These powers are divided in such a way that they provide a check upon the other institutions thus balancing the power.
1. Checks by Legislative Branch:
The legislative branch or the Congress is given the powers to make laws. As said before, Congress consists of two houses; Senate (Upper House) and the House of Representatives (Lower House). Senate
has 100 members in which every state has 2 members. House of Representatives
consists of 435 members in which the number of representatives from each state depends on the state’s population. It has the following checks on other institutions.
1.1 Checks over Executive Branch:
- Senate approves the presidential appointments of judges and Executive Department Heads as it recently did in case of John Kerry (Secretary of the State), John Brenan (Director CIA) etc.

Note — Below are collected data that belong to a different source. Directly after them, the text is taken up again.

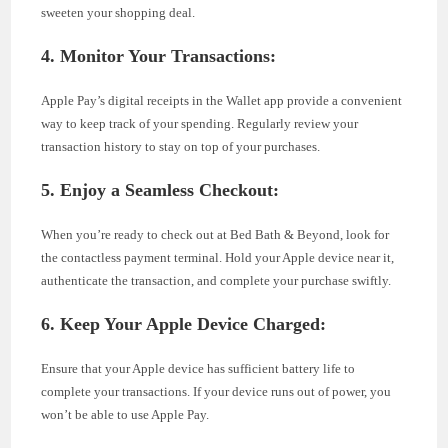
sweeten your shopping deal.
4. Monitor Your Transactions:
Apple Pay’s digital receipts in the Wallet app provide a convenient
way to keep track of your spending. Regularly review your
transaction history to stay on top of your purchases.
5. Enjoy a Seamless Checkout:
When you’re ready to check out at Bed Bath & Beyond, look for
the contactless payment terminal. Hold your Apple device near it,
authenticate the transaction, and complete your purchase swiftly.
6. Keep Your Apple Device Charged:
Ensure that your Apple device has sufficient battery life to
complete your transactions. If your device runs out of power, you
won’t be able to use Apple Pay.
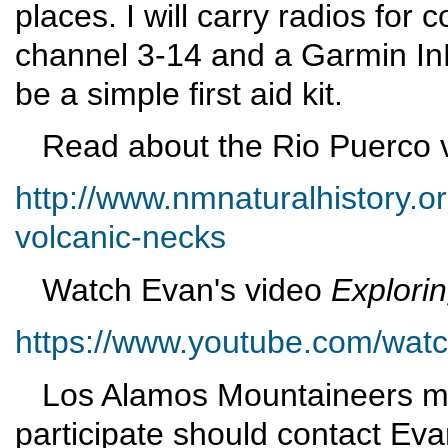
places. I will carry radios fo
channel 3-14 and a Garmin In
be a simple first aid kit.
Read about the Rio Puerco v
http://www.nmnaturalhistory.o
volcanic-necks
Watch Evan's video
Explori
https://www.youtube.com/wa
Los Alamos Mountaineers me
participate should contact Eva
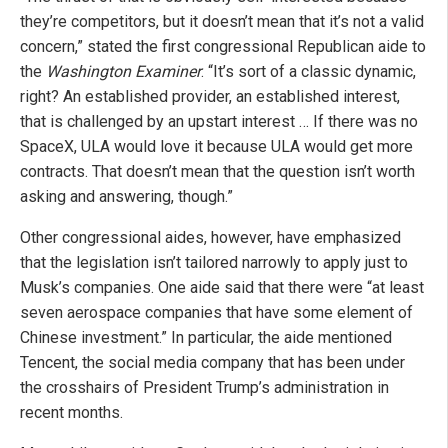
they’re competitors, but it doesn’t mean that it’s not a valid
concern,” stated the first congressional Republican aide to
the
Washington Examiner
. “It’s sort of a classic dynamic,
right? An established provider, an established interest,
that is challenged by an upstart interest … If there was no
SpaceX, ULA would love it because ULA would get more
contracts. That doesn’t mean that the question isn’t worth
asking and answering, though.”
Other congressional aides, however, have emphasized
that the legislation isn’t tailored narrowly to apply just to
Musk’s companies. One aide said that there were “at least
seven aerospace companies that have some element of
Chinese investment.” In particular, the aide mentioned
Tencent, the social media company that has been under
the crosshairs of President Trump’s administration in
recent months.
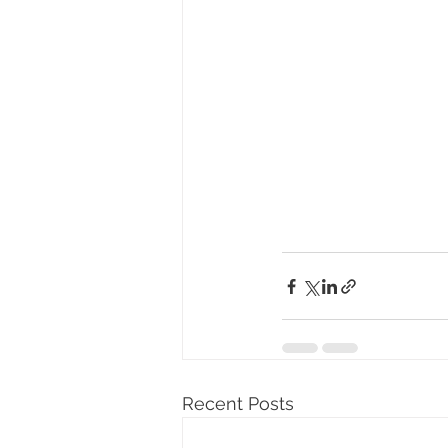
Recent Posts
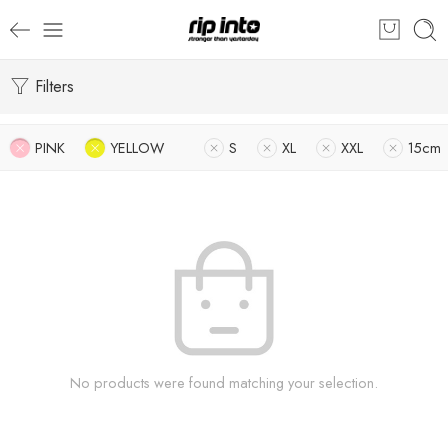
Filters
PINK
YELLOW
S
XL
XXL
15cm
No products were found matching your selection.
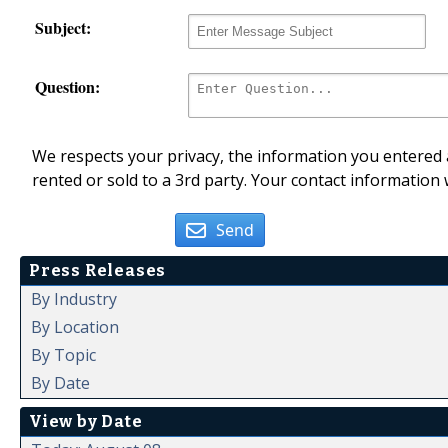
Subject:
Question:
We respects your privacy, the information you entered a
rented or sold to a 3rd party. Your contact information 
Send
Press Releases
By Industry
By Location
By Topic
By Date
View by Date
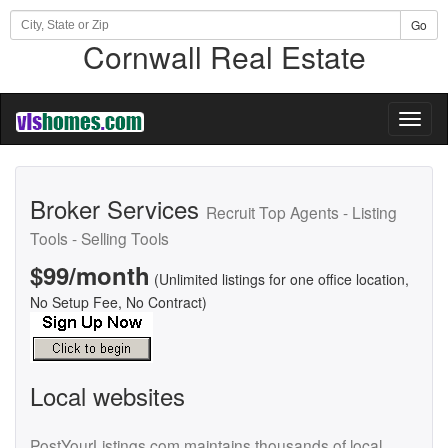
Go
Cornwall Real Estate
Toggl
naviga
Broker Services
Recruit Top Agents - Listing
Tools - Selling Tools
$99/month
(Unlimited listings for one office location,
No Setup Fee, No Contract)
Local websites
PostYourListings.com maintains thousands of local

- Senate ratifies the treaties wanted by the President.
- The House of Representatives may impeach and the Senate may remove the executive Head (Andrew Johnson and Bill Clinton charged by the House of Representatives but acquitted by the Senate).
- May start investigation, especially against the Executive Branch (e.g. Watergate scandal in Nixon’s era lead to Nixon’s resignation).

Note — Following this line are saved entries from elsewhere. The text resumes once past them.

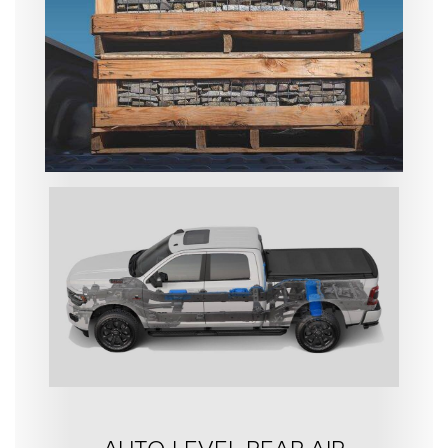
AUTO-LEVEL REAR AIR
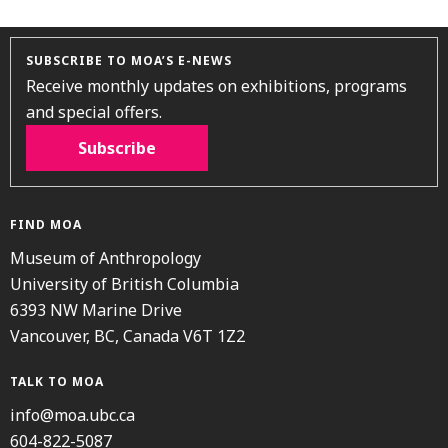
SUBSCRIBE TO MOA’S E-NEWS
Receive monthly updates on exhibitions, programs
and special offers.
Subscribe
FIND MOA
Museum of Anthropology
University of British Columbia
6393 NW Marine Drive
Vancouver, BC, Canada V6T 1Z2
TALK TO MOA
info@moa.ubc.ca
604-822-5087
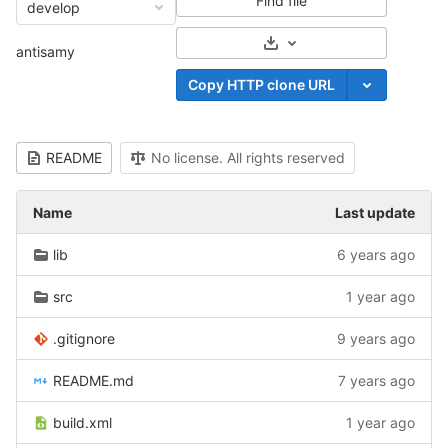
Find file
develop
Select Archive Format
antisamy
Copy HTTP clone URL
README
No license. All rights reserved
Name
Last update
lib
6 years ago
src
1 year ago
.gitignore
9 years ago
README.md
7 years ago
build.xml
1 year ago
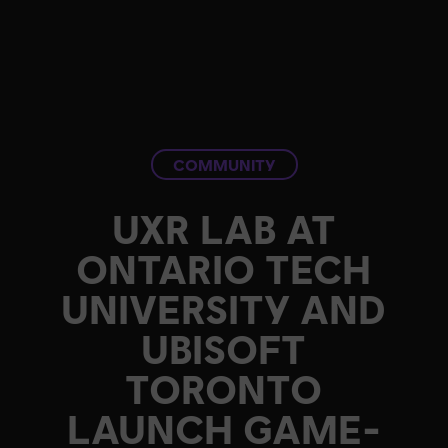
COMMUNITY
UXR LAB AT
ONTARIO TECH
UNIVERSITY AND
UBISOFT
TORONTO
LAUNCH GAME-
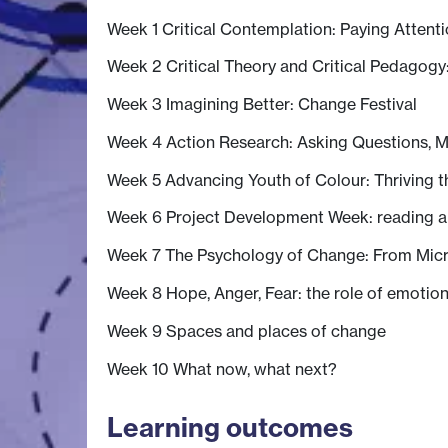
Week 1 Critical Contemplation: Paying Attent
Week 2 Critical Theory and Critical Pedagogy
Week 3 Imagining Better: Change Festival
Week 4 Action Research: Asking Questions, M
Week 5 Advancing Youth of Colour: Thriving 
Week 6 Project Development Week: reading 
Week 7 The Psychology of Change: From Micr
Week 8 Hope, Anger, Fear: the role of emotion
Week 9 Spaces and places of change
Week 10 What now, what next?
Learning outcomes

- May override Presidential vetoes with two third majority.
- Power to enact taxes and allocate funds to any executive functions.
1.2 Checks over Judicial Branch:
- Senate approves appointment of judges
- Power to alter the size of Court
- May remove judges through impeachment (Samuel Chase case)

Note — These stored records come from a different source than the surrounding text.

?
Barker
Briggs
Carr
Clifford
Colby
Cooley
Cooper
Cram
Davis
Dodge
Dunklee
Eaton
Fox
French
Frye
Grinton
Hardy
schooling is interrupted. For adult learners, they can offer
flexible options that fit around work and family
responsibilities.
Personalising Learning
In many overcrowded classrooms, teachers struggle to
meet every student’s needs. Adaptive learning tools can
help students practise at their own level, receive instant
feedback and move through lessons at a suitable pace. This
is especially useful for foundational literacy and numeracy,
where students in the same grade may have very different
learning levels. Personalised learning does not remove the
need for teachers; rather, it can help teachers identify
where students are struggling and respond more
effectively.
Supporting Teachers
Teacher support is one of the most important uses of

- Legislative branch also has the power of creating lower courts
2. Checks by Executive Branch:
The Executive Branch (President, Vice President and President’s Cabinet) is responsible for carrying out the laws. It has a number of checks over the other two branches.
2.1 Checks over Legislative Branch:
- President can veto a bill passed by Congress.
- Can recommend legislation
- Power to call special session of the Congress
- Vice President is the head of the Senate and he can vote to break a tie.
- May force adjournment when both houses do not agree on adjournment.
2.2 Checks over Judicial Branch:
- President appoints judges of Supreme Court
- Has the power to grant pardon to convicted persons, except case of impeachment.
3. Judicial Branch's checks:
Judicial branch is given the power to interpret the laws.
3.1 Checks on Executive Branch:
- Courts can judge executive actions to be unconstitutional through the powers of judicial Review.
- Chief Justice sits as the President of the Senate during Presidential Impeachment.
3.2 Checks on Legislative Branch:
- Courts can judge legislative actions to be unconstitutional e.g. Marbury v. Madison: It was the first Supreme Court decision to declare an act of Congress unconstitutional. This established judicial review. The judge said that the constitution must have precedence over the laws passed by the Congress. Similarly the Dred Scot case of 1857 and Missouri Compromise also proved Supremacy of Constitution and a check on Congress actions.
- Determines how the congress meant the law to apply in disputes
The system of checks and balances has worked well throughout the course of American history. Although some huge clashes have occurred in the past when one institution opposed the decision of another institution like when laws have been vetoed or appointees have been rejected or laws declared unconstitutional but these all were done to maintain a balance between all the institutions and have occurred rarely. Overall, the system of checks and balances has always achieved a workable environment with institutions dominating the others.